Benchmarking in Oil & Gas Industry

BENCH-MARKING IN OIL & GAS INDUSTRY

For a modern nation Oil and gas exploration and production is very important. Exploration and production companies search for oil and gas wells and specialize in pulling raw material from the earth to create sources of energy. There are many hundreds of such companies listed on exchanges across the world, so it important for potential investors to be able to distinguish between which oil and gas benchmarks are most useful for tracking the performance of the industry.

To explore oil and gas in a very economical way the oil companies follow some benchmarking index. One popular oil and gas drilling benchmark is the S&P Oil & Gas Exploration & Production Select Industry Index (XOP). This index collects information about stocks in the Standard & Poor's Total Market Index that are also classified in the Global Industry Classification Standard subcategory for oil and gas exploration and production. This includes companies such as Parsley Energy, Oasis Petroleum, Penn Virginia Corporation and Matador Resources, among others. In order to be included, companies must have a float-adjusted market capitalization above $500 million and a liquidity ratio above 90%; some companies can be listed with market caps between $400 million and $500 million if they have a liquidity ratio above 150%. This index series is equal-weighted, which means that no one individual participant is likely to have too much influence over the group.

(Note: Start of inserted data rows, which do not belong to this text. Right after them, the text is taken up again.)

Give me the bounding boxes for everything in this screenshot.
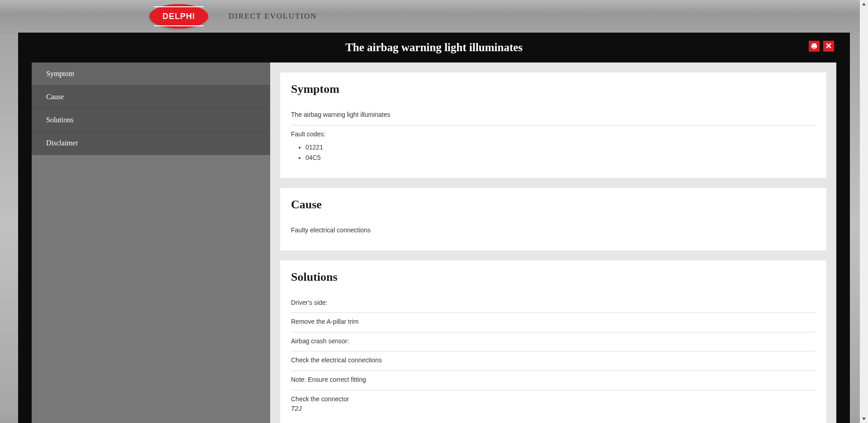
svg-rect-2 xyxy=(813,47,816,49)
fault-code-item: 04C5 xyxy=(305,153,816,163)
sidebar-item-cause[interactable]: Cause xyxy=(32,86,270,109)
scroll-up-arrow[interactable] xyxy=(860,0,868,8)
fault-codes-list: 01221 04C5 xyxy=(291,142,816,163)
svg-rect-0 xyxy=(812,43,816,45)
close-icon xyxy=(825,42,832,51)
solution-row: Airbag crash sensor: xyxy=(291,332,816,352)
main-content: Symptom The airbag warning light illumin… xyxy=(270,62,836,423)
cause-description: Faulty electrical connections xyxy=(291,221,816,240)
vertical-scrollbar[interactable] xyxy=(860,0,868,423)
solution-row: Note: Ensure correct fitting xyxy=(291,371,816,390)
solution-row: Remove the A-pillar trim xyxy=(291,313,816,332)
sidebar: Symptom Cause Solutions Disclaimer xyxy=(32,62,270,423)
svg-rect-3 xyxy=(813,48,815,48)
fault-code-item: 01221 xyxy=(305,142,816,152)
fault-codes-label: Fault codes: xyxy=(291,130,325,138)
sidebar-item-disclaimer[interactable]: Disclaimer xyxy=(32,132,270,155)
main-container: The airbag warning light illuminates xyxy=(18,33,850,423)
solutions-section: Solutions Driver's side: Remove the A-pi… xyxy=(280,260,826,423)
sidebar-item-symptom[interactable]: Symptom xyxy=(32,62,270,86)
delphi-logo: DELPHI xyxy=(149,4,208,29)
fault-codes-row: Fault codes: 01221 04C5 xyxy=(291,125,816,168)
solution-row: Check the electrical connections xyxy=(291,351,816,371)
brand-subtitle: DIRECT EVOLUTION xyxy=(229,12,317,21)
content-area: Symptom Cause Solutions Disclaimer Sympt… xyxy=(18,62,850,423)
symptom-section: Symptom The airbag warning light illumin… xyxy=(280,72,826,178)
cause-heading: Cause xyxy=(291,198,816,212)
symptom-heading: Symptom xyxy=(291,82,816,96)
print-icon xyxy=(811,43,817,49)
print-button[interactable] xyxy=(809,41,820,52)
connector-label: T2J xyxy=(291,404,816,413)
close-button[interactable] xyxy=(823,41,834,52)
logo-text: DELPHI xyxy=(162,12,195,21)
svg-marker-8 xyxy=(862,418,866,420)
symptom-description: The airbag warning light illuminates xyxy=(291,106,816,125)
solution-row: Driver's side: xyxy=(291,294,816,313)
connector-text: Check the connector xyxy=(291,395,349,403)
cause-section: Cause Faulty electrical connections xyxy=(280,188,826,250)
app-header: DELPHI DIRECT EVOLUTION xyxy=(0,0,868,33)
solutions-heading: Solutions xyxy=(291,270,816,284)
title-actions xyxy=(809,41,834,52)
svg-rect-4 xyxy=(813,48,815,48)
sidebar-item-solutions[interactable]: Solutions xyxy=(32,109,270,132)
scroll-down-arrow[interactable] xyxy=(860,415,868,423)
svg-marker-7 xyxy=(862,3,866,5)
page-title: The airbag warning light illuminates xyxy=(345,41,523,54)
logo-container: DELPHI DIRECT EVOLUTION xyxy=(149,4,317,29)
title-bar: The airbag warning light illuminates xyxy=(18,33,850,62)
solution-connector-row: Check the connector T2J xyxy=(291,390,816,419)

Not all oil and gas indexes are the same. Some measure companies that tend to perform upstream activities, such as exploration and production, while others might focus on midstream activities that include transporting and marketing the product. Some companies perform both of these tasks and more, while others focus on just one area.

The Brent Blend marker is considered crucially important to understanding the state of crude oil performance. This marker refers to oil being extracted from four specific areas of the North Sea: Brent, Oseberg, Ekofisk and Forties. Oil from this region tends to be ideal for refining diesel fuels and standard gasoline, and it tends to be easy to transport since the supply is already connected to water.

The Bureau of Labor Statistics (BLS) tracks its own oil and gas extraction subsector metrics. According to the BLS, this includes activities ranging from "exploration for crude petroleum and natural gas; drilling, completing and equipping wells; operating separators, emulsion breakers, desalting equipment and field gather lines for crude petroleum and natural gas." While not a benchmark index for comparing managers, the data from the BLS is useful for highlighting industry-wide fundamentals. Investors can find measurable information on workforce statistics, prices, workplace trends, earnings and hours.